__Work task__:
From the records below, find each line with the string "данные" and copy it.

__Records for the exercise__:
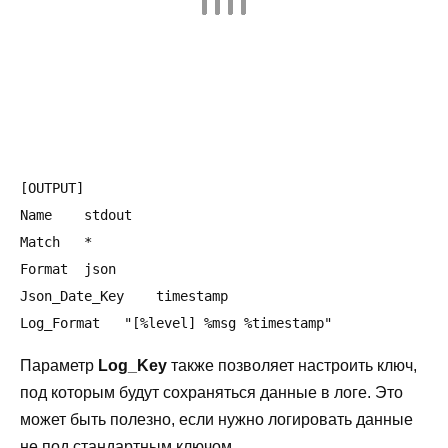
[OUTPUT]

Name    stdout

Match   *

Format  json

Json_Date_Key    timestamp

Параметр
Log_Key
также позволяет настроить ключ,
под которым будут сохраняться данные в логе. Это
может быть полезно, если нужно логировать данные
не под стандартным ключом.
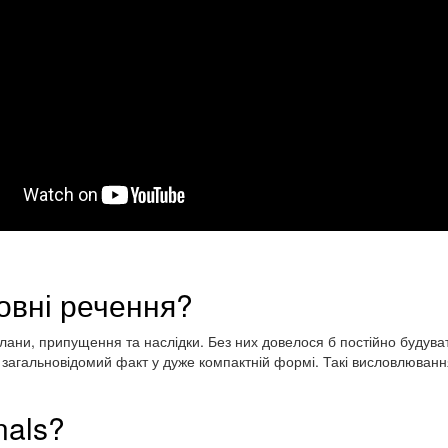
мовні речення?
лани, припущення та наслідки. Без них довелося б постійно будувати
сує загальновідомий факт у дуже компактній формі. Такі висловлюва
nals?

__Output below__:
под которым будут сохраняться данные в логе. Это
может быть полезно, если нужно логировать данные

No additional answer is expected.